What is needed is every line, exactly as given, from the line containing "What do you see at coordinates (901, 1539)" through the end of the data below.

════

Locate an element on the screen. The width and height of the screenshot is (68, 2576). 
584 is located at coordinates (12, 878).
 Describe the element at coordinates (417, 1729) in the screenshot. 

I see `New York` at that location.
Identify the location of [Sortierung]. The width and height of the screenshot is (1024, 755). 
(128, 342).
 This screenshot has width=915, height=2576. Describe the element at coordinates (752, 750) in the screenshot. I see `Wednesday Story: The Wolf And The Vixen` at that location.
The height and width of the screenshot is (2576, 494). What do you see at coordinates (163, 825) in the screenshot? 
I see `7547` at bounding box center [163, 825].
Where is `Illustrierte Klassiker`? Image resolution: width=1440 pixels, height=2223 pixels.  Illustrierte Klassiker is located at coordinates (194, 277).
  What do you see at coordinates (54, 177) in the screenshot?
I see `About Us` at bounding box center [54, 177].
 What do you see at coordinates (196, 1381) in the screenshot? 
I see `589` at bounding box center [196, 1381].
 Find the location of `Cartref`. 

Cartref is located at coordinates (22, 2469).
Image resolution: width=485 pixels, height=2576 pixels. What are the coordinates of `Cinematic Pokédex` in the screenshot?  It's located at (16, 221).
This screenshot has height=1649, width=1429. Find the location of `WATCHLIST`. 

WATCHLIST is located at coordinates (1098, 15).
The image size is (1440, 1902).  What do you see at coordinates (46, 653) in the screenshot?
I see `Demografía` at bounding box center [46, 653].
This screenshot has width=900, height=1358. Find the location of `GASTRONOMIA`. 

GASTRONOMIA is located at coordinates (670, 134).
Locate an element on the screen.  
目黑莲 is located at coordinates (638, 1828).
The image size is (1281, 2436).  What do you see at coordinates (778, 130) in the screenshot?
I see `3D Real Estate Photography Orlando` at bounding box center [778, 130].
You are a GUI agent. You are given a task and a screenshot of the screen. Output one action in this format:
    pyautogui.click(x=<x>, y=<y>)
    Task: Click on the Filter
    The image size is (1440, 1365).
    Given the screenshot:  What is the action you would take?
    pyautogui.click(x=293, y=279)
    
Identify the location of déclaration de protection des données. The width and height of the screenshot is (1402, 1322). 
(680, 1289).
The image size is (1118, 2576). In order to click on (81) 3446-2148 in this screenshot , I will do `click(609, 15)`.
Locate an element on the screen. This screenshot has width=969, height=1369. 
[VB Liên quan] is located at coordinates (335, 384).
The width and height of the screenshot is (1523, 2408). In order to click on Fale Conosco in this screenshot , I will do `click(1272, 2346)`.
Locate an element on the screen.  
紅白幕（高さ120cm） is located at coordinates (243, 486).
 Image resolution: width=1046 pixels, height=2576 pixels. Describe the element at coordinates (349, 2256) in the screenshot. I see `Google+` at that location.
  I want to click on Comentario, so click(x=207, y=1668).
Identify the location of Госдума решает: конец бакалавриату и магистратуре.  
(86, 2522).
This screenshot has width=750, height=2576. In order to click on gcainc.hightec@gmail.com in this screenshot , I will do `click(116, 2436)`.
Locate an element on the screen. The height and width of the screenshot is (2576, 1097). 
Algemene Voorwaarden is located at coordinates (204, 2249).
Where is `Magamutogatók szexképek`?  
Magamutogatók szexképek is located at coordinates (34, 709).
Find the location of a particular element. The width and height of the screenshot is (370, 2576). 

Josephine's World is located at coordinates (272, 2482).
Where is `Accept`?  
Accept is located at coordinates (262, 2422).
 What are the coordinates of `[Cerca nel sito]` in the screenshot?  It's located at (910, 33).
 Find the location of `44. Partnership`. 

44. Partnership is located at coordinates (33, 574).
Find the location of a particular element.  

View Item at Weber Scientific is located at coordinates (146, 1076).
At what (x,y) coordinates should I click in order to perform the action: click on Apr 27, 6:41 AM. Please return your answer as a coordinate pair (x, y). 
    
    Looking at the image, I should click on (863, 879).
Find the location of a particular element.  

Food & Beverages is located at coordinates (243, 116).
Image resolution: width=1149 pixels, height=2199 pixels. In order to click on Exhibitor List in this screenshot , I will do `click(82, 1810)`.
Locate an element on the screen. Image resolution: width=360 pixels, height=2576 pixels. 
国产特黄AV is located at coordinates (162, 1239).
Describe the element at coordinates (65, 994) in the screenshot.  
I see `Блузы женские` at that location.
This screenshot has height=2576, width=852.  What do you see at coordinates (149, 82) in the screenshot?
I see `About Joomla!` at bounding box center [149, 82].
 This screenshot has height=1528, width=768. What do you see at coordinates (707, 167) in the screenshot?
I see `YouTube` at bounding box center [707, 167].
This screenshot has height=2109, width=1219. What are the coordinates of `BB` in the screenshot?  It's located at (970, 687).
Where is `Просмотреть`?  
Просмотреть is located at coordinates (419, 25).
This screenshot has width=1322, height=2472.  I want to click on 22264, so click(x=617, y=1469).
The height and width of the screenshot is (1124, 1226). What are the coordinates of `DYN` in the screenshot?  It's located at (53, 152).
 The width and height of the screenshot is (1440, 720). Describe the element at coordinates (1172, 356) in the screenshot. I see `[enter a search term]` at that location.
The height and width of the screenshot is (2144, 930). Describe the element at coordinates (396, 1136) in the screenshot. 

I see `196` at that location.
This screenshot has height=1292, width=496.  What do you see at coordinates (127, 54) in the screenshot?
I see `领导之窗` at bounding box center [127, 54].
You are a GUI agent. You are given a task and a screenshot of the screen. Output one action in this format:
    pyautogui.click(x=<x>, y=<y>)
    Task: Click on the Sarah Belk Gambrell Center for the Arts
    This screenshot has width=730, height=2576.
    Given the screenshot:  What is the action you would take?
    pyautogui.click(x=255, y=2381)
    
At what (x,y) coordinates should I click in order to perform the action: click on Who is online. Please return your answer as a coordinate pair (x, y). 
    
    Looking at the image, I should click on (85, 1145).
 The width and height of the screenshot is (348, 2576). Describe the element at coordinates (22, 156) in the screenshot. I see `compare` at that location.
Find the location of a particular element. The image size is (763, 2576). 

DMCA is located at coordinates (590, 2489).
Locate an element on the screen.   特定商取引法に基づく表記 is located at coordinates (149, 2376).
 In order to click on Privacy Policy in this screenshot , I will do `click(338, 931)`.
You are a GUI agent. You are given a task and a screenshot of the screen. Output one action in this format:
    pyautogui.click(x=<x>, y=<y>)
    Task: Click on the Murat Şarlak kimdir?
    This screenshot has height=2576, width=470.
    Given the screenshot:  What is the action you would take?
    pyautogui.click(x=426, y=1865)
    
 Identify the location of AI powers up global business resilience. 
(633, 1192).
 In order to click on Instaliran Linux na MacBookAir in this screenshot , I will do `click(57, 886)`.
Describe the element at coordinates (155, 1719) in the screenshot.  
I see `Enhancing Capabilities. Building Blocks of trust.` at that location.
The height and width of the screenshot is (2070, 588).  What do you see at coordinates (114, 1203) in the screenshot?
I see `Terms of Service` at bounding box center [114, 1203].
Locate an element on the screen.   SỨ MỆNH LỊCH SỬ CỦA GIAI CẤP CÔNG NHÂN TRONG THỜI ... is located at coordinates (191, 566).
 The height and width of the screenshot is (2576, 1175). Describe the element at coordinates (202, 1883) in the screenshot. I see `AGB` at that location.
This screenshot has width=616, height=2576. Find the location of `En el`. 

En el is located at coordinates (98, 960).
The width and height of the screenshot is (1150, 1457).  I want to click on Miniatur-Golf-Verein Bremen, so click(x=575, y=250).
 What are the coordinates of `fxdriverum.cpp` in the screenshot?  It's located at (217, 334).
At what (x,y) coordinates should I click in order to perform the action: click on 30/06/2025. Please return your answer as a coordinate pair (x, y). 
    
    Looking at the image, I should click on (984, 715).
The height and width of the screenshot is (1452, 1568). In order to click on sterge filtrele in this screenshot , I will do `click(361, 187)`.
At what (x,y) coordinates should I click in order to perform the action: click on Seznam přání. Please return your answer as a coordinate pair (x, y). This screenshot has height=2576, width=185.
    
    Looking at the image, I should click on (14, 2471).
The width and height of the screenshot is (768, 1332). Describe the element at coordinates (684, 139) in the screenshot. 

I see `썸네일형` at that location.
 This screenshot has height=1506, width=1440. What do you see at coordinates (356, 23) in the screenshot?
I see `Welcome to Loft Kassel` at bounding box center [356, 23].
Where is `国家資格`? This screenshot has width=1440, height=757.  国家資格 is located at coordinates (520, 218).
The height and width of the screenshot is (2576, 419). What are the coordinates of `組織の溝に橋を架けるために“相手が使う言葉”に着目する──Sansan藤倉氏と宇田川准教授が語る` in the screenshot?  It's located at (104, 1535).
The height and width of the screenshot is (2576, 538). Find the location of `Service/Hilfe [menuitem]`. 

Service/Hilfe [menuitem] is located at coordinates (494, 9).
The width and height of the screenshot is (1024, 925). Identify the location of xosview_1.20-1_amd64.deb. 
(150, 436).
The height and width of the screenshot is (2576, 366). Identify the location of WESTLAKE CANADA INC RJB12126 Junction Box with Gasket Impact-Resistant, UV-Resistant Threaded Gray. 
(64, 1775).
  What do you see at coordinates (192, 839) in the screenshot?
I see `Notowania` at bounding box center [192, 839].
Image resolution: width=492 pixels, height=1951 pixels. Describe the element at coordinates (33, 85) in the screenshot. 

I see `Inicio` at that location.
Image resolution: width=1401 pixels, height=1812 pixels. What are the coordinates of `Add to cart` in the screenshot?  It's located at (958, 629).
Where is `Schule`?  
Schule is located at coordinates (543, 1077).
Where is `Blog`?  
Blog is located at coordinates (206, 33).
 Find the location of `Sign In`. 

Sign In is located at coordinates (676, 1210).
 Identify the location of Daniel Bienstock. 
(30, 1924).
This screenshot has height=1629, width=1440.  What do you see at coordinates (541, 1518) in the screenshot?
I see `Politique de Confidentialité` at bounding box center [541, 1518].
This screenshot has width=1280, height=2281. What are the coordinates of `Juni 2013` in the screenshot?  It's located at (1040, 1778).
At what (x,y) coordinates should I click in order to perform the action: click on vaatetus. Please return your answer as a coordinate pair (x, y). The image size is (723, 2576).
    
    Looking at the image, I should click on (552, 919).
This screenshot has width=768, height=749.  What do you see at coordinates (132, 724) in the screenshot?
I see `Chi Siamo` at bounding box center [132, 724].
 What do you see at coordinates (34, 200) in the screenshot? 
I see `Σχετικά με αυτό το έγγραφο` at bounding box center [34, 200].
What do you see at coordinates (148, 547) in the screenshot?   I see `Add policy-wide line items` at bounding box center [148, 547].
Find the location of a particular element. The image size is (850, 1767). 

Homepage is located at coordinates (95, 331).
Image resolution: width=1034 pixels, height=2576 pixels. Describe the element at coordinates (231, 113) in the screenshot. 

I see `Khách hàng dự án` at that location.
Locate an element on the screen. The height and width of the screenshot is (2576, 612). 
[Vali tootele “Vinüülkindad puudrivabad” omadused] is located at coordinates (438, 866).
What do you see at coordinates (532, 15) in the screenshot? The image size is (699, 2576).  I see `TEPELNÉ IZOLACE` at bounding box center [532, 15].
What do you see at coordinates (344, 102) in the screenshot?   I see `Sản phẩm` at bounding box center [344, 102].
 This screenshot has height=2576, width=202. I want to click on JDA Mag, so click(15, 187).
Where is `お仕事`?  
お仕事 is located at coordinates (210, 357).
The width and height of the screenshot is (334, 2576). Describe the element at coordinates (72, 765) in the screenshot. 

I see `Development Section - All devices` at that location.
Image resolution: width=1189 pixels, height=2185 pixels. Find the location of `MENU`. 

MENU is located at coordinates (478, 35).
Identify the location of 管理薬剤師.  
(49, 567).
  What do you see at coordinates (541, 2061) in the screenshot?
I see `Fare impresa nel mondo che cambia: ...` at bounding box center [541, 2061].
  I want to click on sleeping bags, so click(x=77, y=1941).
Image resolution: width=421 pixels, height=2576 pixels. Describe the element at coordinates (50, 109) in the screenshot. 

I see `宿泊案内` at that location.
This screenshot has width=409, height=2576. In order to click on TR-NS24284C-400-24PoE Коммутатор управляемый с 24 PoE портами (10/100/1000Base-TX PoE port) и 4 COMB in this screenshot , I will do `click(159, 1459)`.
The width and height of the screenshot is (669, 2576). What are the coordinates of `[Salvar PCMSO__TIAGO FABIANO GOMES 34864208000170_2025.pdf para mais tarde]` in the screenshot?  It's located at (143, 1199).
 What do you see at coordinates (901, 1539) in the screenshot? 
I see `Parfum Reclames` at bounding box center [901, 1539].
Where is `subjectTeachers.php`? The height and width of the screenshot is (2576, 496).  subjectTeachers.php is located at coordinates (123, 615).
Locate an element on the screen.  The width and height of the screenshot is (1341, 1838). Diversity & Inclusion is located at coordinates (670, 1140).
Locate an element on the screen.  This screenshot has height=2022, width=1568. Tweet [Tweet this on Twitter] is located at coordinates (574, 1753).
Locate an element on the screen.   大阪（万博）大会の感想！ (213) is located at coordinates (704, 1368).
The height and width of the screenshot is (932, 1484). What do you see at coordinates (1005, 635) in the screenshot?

════

**Task output:**
 What do you see at coordinates (901, 1539) in the screenshot? 
I see `Parfum Reclames` at bounding box center [901, 1539].
Where is `subjectTeachers.php`? The height and width of the screenshot is (2576, 496).  subjectTeachers.php is located at coordinates (123, 615).
Locate an element on the screen.  The width and height of the screenshot is (1341, 1838). Diversity & Inclusion is located at coordinates (670, 1140).
Locate an element on the screen.  This screenshot has height=2022, width=1568. Tweet [Tweet this on Twitter] is located at coordinates (574, 1753).
Locate an element on the screen.   大阪（万博）大会の感想！ (213) is located at coordinates (704, 1368).
The height and width of the screenshot is (932, 1484). What do you see at coordinates (1005, 635) in the screenshot?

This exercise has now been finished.